Fluorescent proteins are now more than two decades old and are becoming a mature technology, although rapid development is ongoing, as evidenced by the recent publication of mScarlet (Bindels ), probably the brightest and best-behaved red fluorescent protein to date. Near-infrared and infrared fluorescent proteins still perform less well than their visible counterparts, and we can expect to see rapid continued development in improving brightness, increasing spectral diversity, and reducing the dependence on supplementation with fluorophores. In contrast to fluorescent proteins, RNA-tagging approaches are less well developed. I expect to see continued development of fluorescent RNA aptamers for RNA tagging. In principle, there is no reason that the brightness and spectral range of these proteins should not rival that of fluorescent proteins.

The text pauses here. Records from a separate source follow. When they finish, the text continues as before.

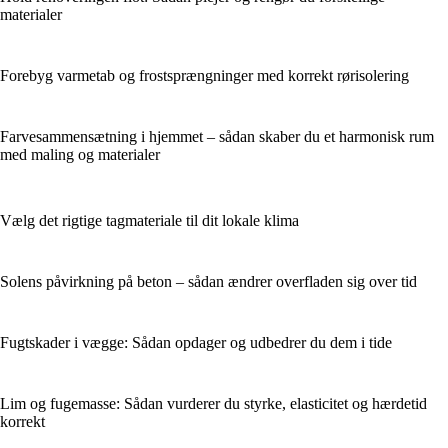
materialer
Forebyg varmetab og frostsprængninger med korrekt rørisolering
Farvesammensætning i hjemmet – sådan skaber du et harmonisk rum
med maling og materialer
Vælg det rigtige tagmateriale til dit lokale klima
Solens påvirkning på beton – sådan ændrer overfladen sig over tid
Fugtskader i vægge: Sådan opdager og udbedrer du dem i tide
Lim og fugemasse: Sådan vurderer du styrke, elasticitet og hærdetid
korrekt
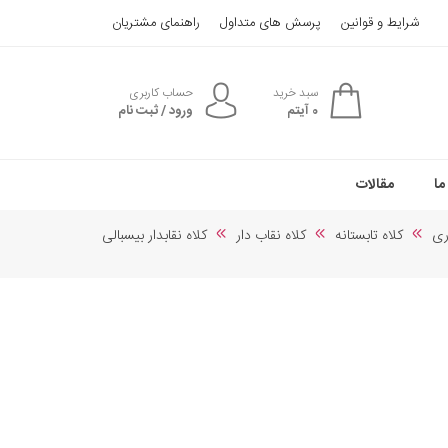
شرایط و قوانین
پرسش های متداول
راهنمای مشتریان
سبد خرید
حساب کاربری
0
آیتم
ورود / ثبت نام
ما
مقالات
ری
کلاه تابستانه
کلاه نقاب دار
کلاه نقابدار بیسبالی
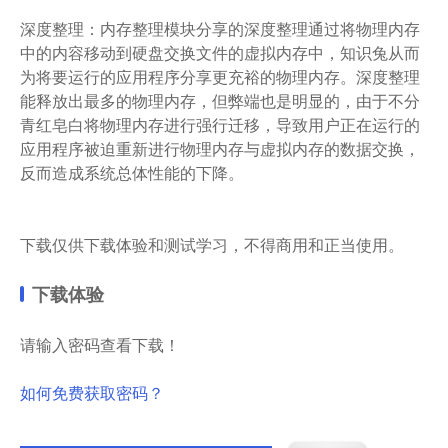
深度整理：内存整理模块分享的深度整理通过将物理内存
中的内容移动到硬盘交换文件的虚拟内存中，知识兔从而
为将要运行的应用程序分享更充裕的物理内存。深度整理
能释放出最多的物理内存，但弊端也是明显的，由于不分
青红皂白将物理内存进行强行迁移，导致用户正在运行的
应用程序被迫重新进行物理内存与虚拟内存的数据交换，
反而造成系统总体性能的下降。
下载仅供下载体验和测试学习，不得商用和正当使用。
下载体验
请输入密码查看下载！
如何免费获取密码？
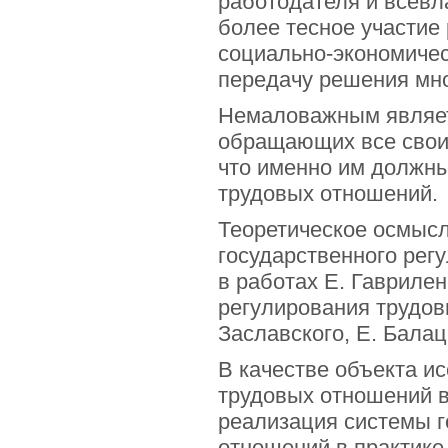
работодателя и всевл
более тесное участие
социально-экономичес
передачу решения мно
Немаловажным являетс
обращающих все свои 
что именно им должны
трудовых отношений.
Теоретическое осмыс
государственного рег
в работах Е. Гавриле
регулирования трудов
Заславского, Е. Балац
В качестве объекта и
трудовых отношений в
реализация системы г
отношений в практике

As in the rest of biology, CRISPR-Cas9 systems are having a major effect on fluorescent tagging approaches. CRISPR-Cas9 has already been modified into a DNA-tagging system in which fluorescently tagged, catalytically dead Cas9 is recruited to a specific locus by a panel of guide RNAs. A protein-tagging system amenable to CRISPR-Cas9 knock-in has also been developed (Leonetti ). In this system, GFP or mCherry is split into two pieces: one corresponds to the 11th β-strand and the other to β-strands 1–10. Separately, they are nonfluorescent, but when coexpressed, they bind and form a fluorescent GFP molecule. The 11th β-strand is only 16 amino acids long—small enough to be encoded with a commercial oligonucleotide. Because no cloning is needed, this system enables rapid tagging of genes in a high-throughput manner. Owing to its simplicity, this approach is likely to become increasingly popular. There is no reason it could not be extended to additional fluorescent tags, although some protein engineering will likely be required. I expect that this and similar systems, yet to be developed, will have a major effect on biological imaging in the future.

CONCLUSION

Over the past 20 years, the ready availability of multicolor genetically encoded fluorescent tags has revolutionized live-cell imaging. New tags continue to be developed that are brighter, expand the available spectral range, and are better tolerated by fusions. More recently, tools for tagging nucleic acids have become widely available. Combined with recent developments in advanced microscopy techniques for high-speed, high-resolution of live cells and organisms, these probes enable increasingly detailed studies of biological processes.